Each time I told myself that if the drawing didn’t meet my standards I’d start over and try a different angle. That never happened. I left training mode behind and turned to pure execution. I moved on to the next sheet of paper, sharpened my pencil, waited for Cappadonna to enter my sights, and BAM cap down.
At this point only Method Man remained, but not for long. A relentless assassin pursued the Wu-Tang. None would escape.
The Method Man job went more smoothly than any of the previous drawings. I surprised myself with the speed at which I completed the project once I gave up on the loftier goals I had initially had of learning and distilling each face into a reproducible abstraction. When finally the clan lay before me in defeat I thought of the next step in the battle.
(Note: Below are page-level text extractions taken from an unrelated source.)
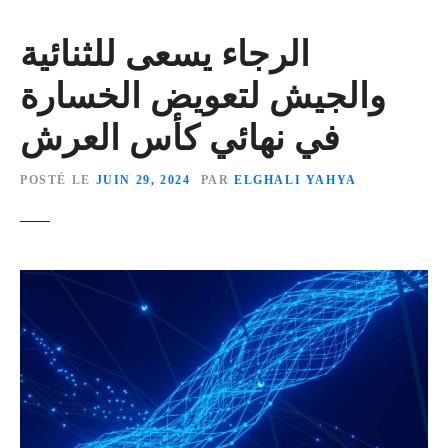
الرجاء يسعى للثنائية
والجيش لتعويض الخسارة
في نهائي كأس العرش
POSTÉ LE
JUIN 29, 2024
PAR
ELGHALI YAHYA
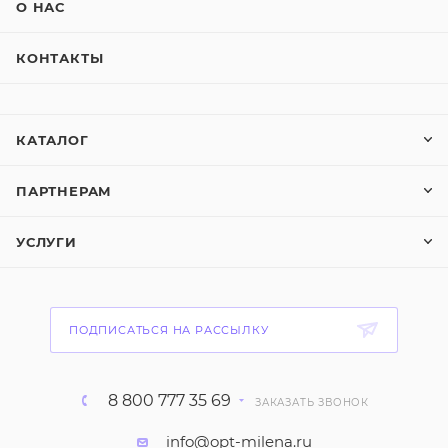
О НАС
КОНТАКТЫ
КАТАЛОГ
ПАРТНЕРАМ
УСЛУГИ
ПОДПИСАТЬСЯ НА РАССЫЛКУ
8 800 777 35 69
ЗАКАЗАТЬ ЗВОНОК
info@opt-milena.ru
To this point I had ten excellent portraits, but portraits were not my final aim. I had designs to create one lager painting in the style of the 18th century Romantic painters, Gericault, and Delacroix. Complex, dynamic, heroic, a war epic, this image would embody the strife I felt throughout the stages of its creation.
I did a bad painting of the Wu-Tang Clan years ago. I always imagined doing a good one. Having failed to make a compelling Wu-Tang illustration in the past I put that goal on a pedestal. The level of skill needed to complete it became legendary to me. Only a better, smarter, more successful Anwar could reach those lofty heights. The Anwar who could create that magnificent Wu-Tang painting, who could battle the Wu-Tang Clan and prevail, would not have to worry about a non-existent art career and a stagnant job for which he felt ill-matched. That that far off highly skilled Anwar might not be a successful working illustrator, I found inconceivable.
Then I completed the painting.
I marveled briefly at the painting I always imagined being able to complete. The dynamism, complexity, likenesses, I’d accomplished all of it. Unfortunately the newer, better Anwar did not magically appear. No engaging career suddenly unfolded before me. Artwork never transformed my life in that way.
So I went back. Back to the world where I’d conquered. Where I’d met ten masters in combat and bested them. To the world where I not only participated in, but emerged victorious, from The Great Wu-Tang Battle.